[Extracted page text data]
Segment Open

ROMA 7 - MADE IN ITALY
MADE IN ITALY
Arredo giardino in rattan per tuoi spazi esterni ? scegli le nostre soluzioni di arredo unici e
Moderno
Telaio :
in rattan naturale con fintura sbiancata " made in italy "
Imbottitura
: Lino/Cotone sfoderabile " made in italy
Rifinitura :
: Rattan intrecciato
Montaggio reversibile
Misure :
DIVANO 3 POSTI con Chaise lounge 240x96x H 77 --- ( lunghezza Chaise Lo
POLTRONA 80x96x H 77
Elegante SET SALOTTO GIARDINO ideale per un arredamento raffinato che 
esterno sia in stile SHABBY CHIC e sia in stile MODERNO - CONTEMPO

Segment Closed
Segment Open

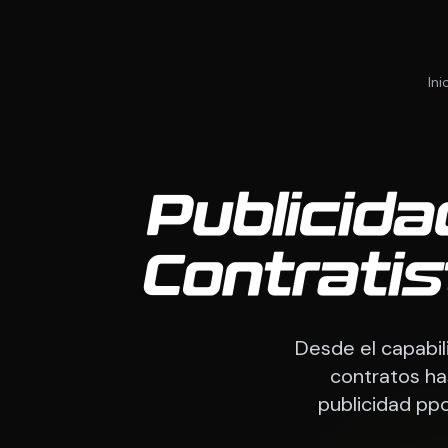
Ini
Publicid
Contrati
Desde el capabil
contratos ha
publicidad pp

Segment Closed
Segment Open

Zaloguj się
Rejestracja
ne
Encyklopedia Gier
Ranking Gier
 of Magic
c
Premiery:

Segment Closed

### Action item
Of the entries listed above, reproduce only the lines starting at the line containing "ROMA 7 - MADE IN ITALY" and ending at the line containing "esterno sia in". Include both, exactly as they stand.

### Task output
ROMA 7 - MADE IN ITALY
MADE IN ITALY
Arredo giardino in rattan per tuoi spazi esterni ? scegli le nostre soluzioni di arredo unici e
Moderno
Telaio :
in rattan naturale con fintura sbiancata " made in italy "
Imbottitura
: Lino/Cotone sfoderabile " made in italy
Rifinitura :
: Rattan intrecciato
Montaggio reversibile
Misure :
DIVANO 3 POSTI con Chaise lounge 240x96x H 77 --- ( lunghezza Chaise Lo
POLTRONA 80x96x H 77
Elegante SET SALOTTO GIARDINO ideale per un arredamento raffinato che 
esterno sia in stile SHABBY CHIC e sia in stile MODERNO - CONTEMPO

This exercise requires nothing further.